The descriptions indicated that the koku kujira would prove to be none other than the lost California gray whale, and I determined to investigate it at the earliest opportunity. Consequently during the winter of 1911–12, I returned to the Orient and spent the months of January and February at the station of the Toyo Hogei Kaisha at Ulsan, a small village on the southeastern coast of Korea.
The whaling station at Ulsan, Korea.
I shall never forget my introduction to Korea by way of the Japan Sea. We left Hakata on the night of January 4, in a little transport chartered by the whaling company to carry meat and blubber to the markets. The vessel had a tiny, very dirty cabin aft, just large enough for three persons, into which five Japanese and myself were packed. It was bitterly cold outside and such a tremendous sea was running that the cabin deck was flooded every few moments, keeping us wet to the skin. After a twenty-three-hour trip, late in the afternoon we ran up the bay which cuts deeply into the peninsula of Korea forty miles north of Fusan.
“At the port bow hung the dark flukes of a whale, the sight of which made me breathe hard with excitement.”

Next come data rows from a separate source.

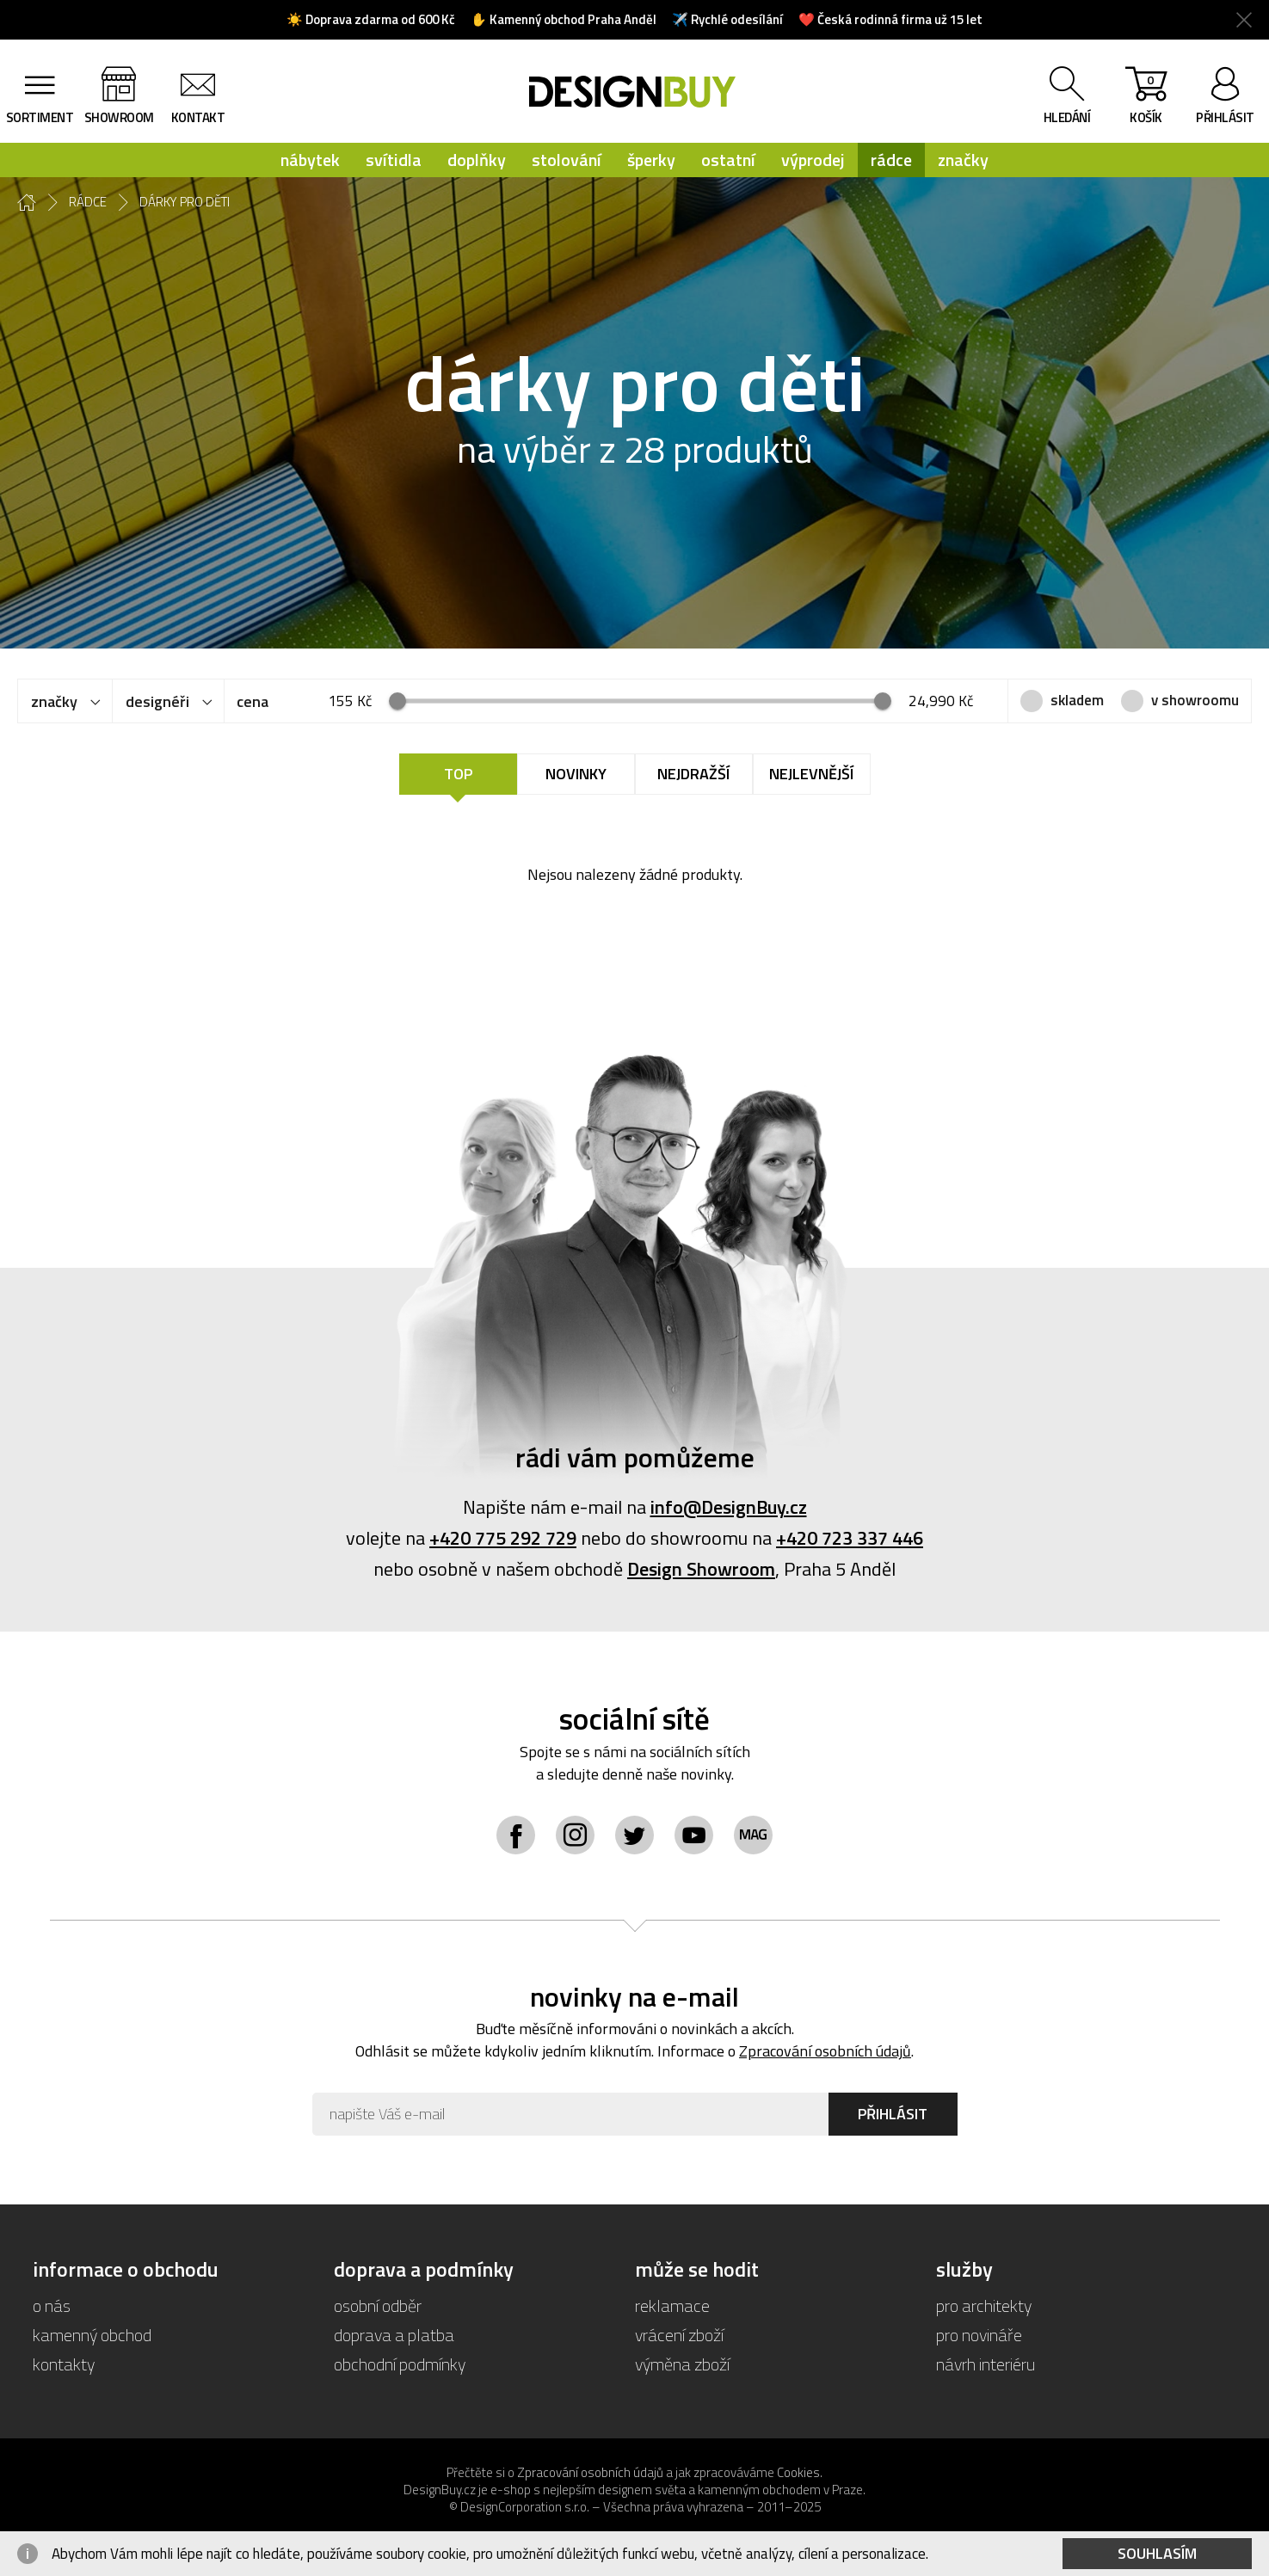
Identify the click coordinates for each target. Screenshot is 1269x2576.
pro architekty (984, 2305)
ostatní (728, 159)
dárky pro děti (184, 202)
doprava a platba (394, 2334)
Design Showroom (701, 1568)
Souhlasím (1157, 2553)
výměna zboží (682, 2364)
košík (1146, 99)
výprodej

As we pulled up to the long wharf at the whaling station I could see numbers of white-robed figures running about like goats on the hills behind the houses or standing in limp, silent groups gazing in my direction. The audience, however, regarded me with no greater curiosity than I looked at them, for the Korean is at all times peculiar in appearance and especially so when in full dress.
He wears a long white coat with flaring skirts, enormous baggy trousers gathered at the ankle with a green or purple band, and atop his head is perched a ridiculous little hat made of horsehair with a sugar-loaf crown and a straight brim. The hat must be tied under his chin to keep it in place, but at times it slips over one ear and gives its wearer a singular resemblance to “Happy Hooligan.” His hair is gathered in a knot on the top of his head, and the few straggling wisps of mustache or beard which he manages to grow are as carefully tended as a rare flower. He is never seen without his long-stemmed pipe, and a tobacco pouch always dangles at his belt.
The natives of Ulsan appeared to derive never ending amusement from me and my work. They were living an utterly lazy, aimless life and although they never seemed to know where the next meal was coming from they looked content and well enough fed. Numbers were always hanging about the station waiting to pick up any scraps of whale meat left by the cutters, and all day long the children, each with a little basket, poked about among the cracks in the wharf, now and then gleaning a handful of flesh and blubber, which would help to keep life within their bodies.
After I had secured the skeleton of a gray whale and had piled the bones, partially cleaned, in the station yard, the Koreans descended upon them like a flock of vultures. With a knife or a bit of stone they scraped each bone, cleaning it of every ounce of meat. At first this seemed to me a splendid arrangement, but suddenly I discovered that some of the smaller bones themselves were disappearing and realized that my skeleton was slowly but surely being boiled for soup.